Effects of precipiation and spatial factors on tile-drainage and surface water salinity in a coastal deltaic island (Goeree-Overflakkee, The Netherlands).
MetadataShow full item record
Due to its low lying properties, surface water in Goeree-Overflakkee (GO) is under the influence of saline seepage. Seepage enters the surface water directly and indirectly via tile drainage systems. Drain tiles salinities were sampled in four sites during spring in order to find spatial features which can be used to predict effluent salinity in response to precipitation events. From literature, important identified factors were seepage intensity, drainage depth, drainage area per tile and precipitation-evaporation surplus. A shortage in precipitation caused insignificant results in temporal variability in the measurements, making it impossible to quantify changes in salinity. However, drain tiles and measurement sites were significantly different suggesting an effect of spatial features to drainage salinity. Seepage intensity was identified as the only significant factor for causing differences between sites (large scale variability). A validation attempt to test the model to surface water concentrations in GO did not result in a good prediction, leaving room for future research. For variation between drain tiles, small scale variability, two mechanisms can be identified 1) boils are suspected to cause small scale spatial differences in seepage intensities, 2) cracks in the soils are thought to cause preferential flow in the rain water lens, resulting in drain tile specific mixture ratios of seepage, RW-lens water and precipitation. These ratios can cause drain tiles to respond differently to incoming precipitation and contribute to drain tile specific salinities.

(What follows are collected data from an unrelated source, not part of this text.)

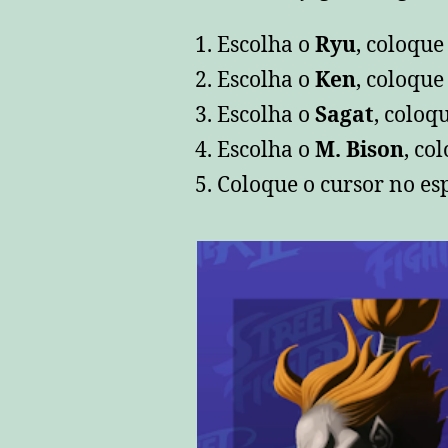
Escolha o
Ryu
, coloqu
Escolha o
Ken
, coloqu
Escolha o
Sagat
, coloq
Escolha o
M. Bison
, co
Coloque o cursor no e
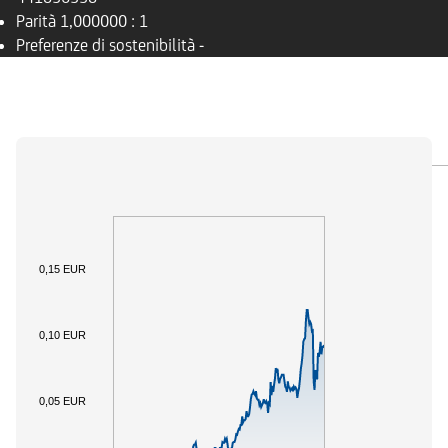
Parità
1,000000 : 1
Preferenze di sostenibilità
-
PANORAMICA
SOTTOSTANTE
DOCUMENTI
0,15 EUR
0,10 EUR
0,05 EUR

A spatial analysis into the salinities of surface water monitoring points did not result in identifying important factors. Future research should focus in area specific monitoring of the salinity response per area. This can give detailed information about the specific precipitation responses and can help with managing water quality according the WFD. For future research, a longer period is necessary to investigate precipitation responses in detail.